About this task – Among the entries, find each line that includes the string "Washing" and list it.

Stored data entries –

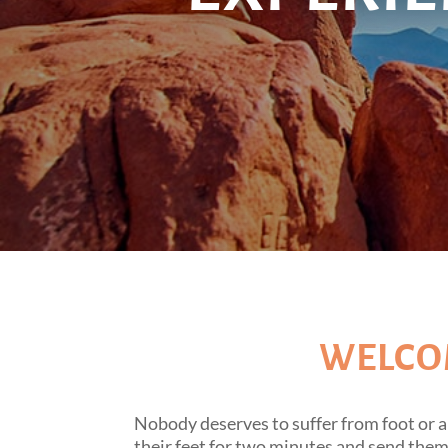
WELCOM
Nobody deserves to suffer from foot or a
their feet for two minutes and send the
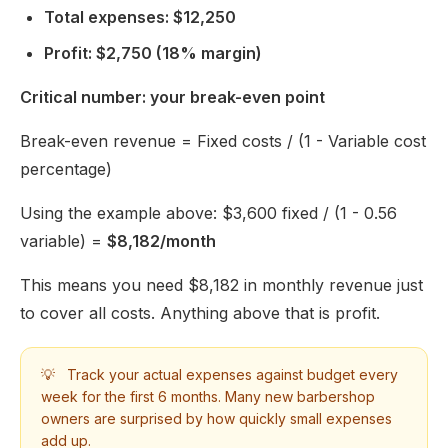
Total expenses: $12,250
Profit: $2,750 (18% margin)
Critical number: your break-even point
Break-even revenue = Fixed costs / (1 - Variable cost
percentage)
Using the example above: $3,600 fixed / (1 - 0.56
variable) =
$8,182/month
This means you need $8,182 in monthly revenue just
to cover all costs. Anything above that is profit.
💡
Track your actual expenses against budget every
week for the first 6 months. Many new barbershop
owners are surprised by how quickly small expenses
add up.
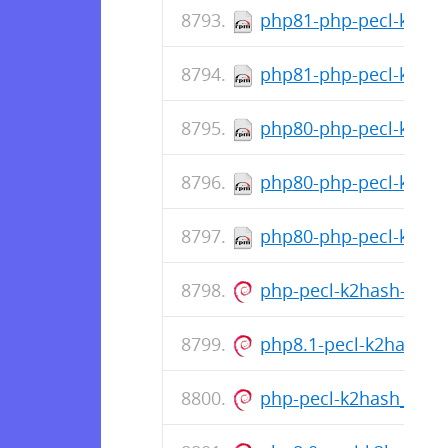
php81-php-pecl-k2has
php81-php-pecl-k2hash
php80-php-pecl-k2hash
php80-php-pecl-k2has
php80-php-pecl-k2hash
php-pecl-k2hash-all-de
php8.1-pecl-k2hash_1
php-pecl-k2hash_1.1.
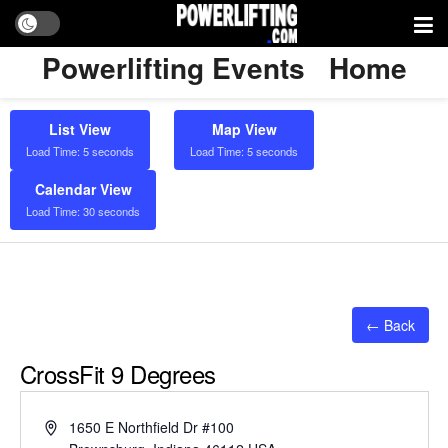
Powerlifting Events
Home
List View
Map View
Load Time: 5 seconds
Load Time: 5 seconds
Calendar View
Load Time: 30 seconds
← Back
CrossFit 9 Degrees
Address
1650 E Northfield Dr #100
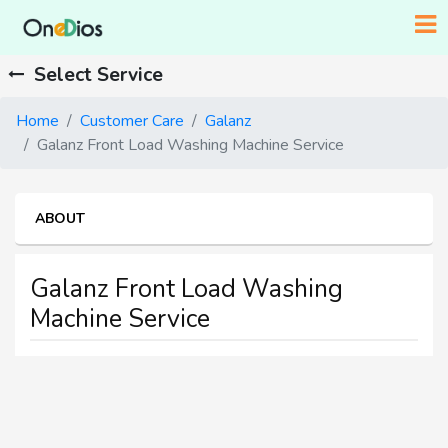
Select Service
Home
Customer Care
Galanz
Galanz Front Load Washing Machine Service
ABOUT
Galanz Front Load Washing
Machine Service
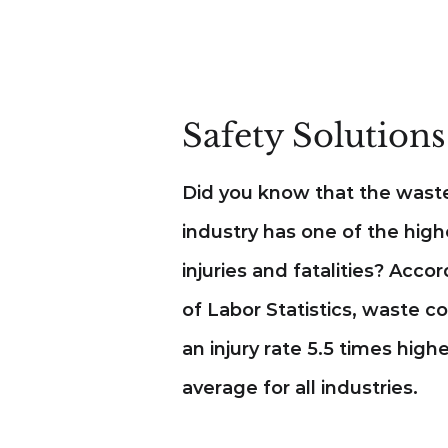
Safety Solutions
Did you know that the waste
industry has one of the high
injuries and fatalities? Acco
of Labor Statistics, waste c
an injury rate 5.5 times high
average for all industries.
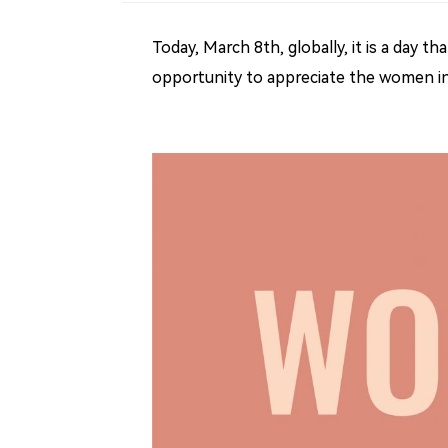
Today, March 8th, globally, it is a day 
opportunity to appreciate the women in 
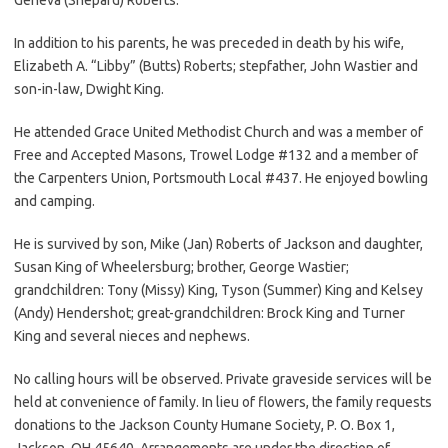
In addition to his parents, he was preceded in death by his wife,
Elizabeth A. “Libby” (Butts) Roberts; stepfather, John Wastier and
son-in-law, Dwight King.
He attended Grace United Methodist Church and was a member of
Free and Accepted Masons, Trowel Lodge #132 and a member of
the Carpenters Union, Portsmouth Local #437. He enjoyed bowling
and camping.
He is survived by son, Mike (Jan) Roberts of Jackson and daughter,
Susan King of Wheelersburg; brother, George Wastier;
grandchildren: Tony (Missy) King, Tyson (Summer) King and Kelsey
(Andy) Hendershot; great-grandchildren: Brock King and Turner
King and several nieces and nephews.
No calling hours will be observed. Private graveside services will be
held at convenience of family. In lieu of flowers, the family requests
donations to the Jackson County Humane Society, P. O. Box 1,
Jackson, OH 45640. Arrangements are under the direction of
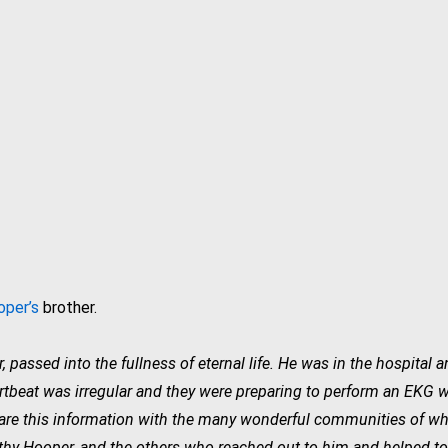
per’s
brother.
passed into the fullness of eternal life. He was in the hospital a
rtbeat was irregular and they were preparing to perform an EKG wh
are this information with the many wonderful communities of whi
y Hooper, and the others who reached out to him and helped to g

---

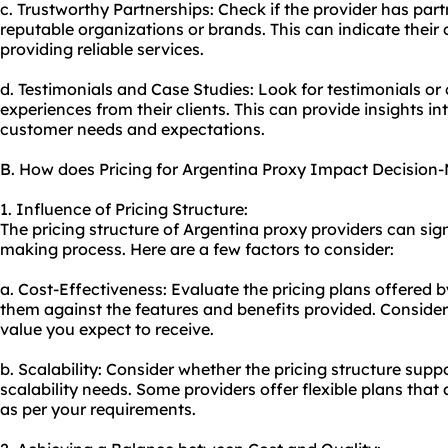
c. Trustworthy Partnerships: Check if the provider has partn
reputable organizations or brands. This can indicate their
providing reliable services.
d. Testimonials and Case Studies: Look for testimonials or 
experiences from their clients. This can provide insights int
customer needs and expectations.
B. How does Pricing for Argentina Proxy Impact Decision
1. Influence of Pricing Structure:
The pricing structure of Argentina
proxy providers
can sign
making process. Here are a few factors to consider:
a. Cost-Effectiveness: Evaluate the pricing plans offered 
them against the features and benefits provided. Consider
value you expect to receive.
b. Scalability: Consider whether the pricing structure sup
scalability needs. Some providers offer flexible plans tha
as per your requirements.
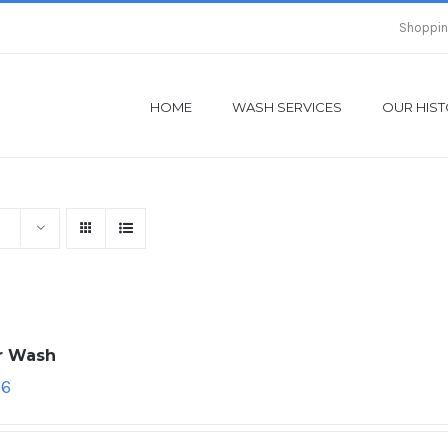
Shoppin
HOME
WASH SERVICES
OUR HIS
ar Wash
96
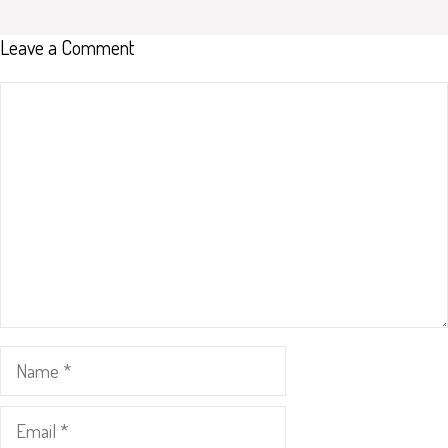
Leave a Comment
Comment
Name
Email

Answer for the task –
Galanz Front Load Washing Machine Service
Galanz Front Load Washing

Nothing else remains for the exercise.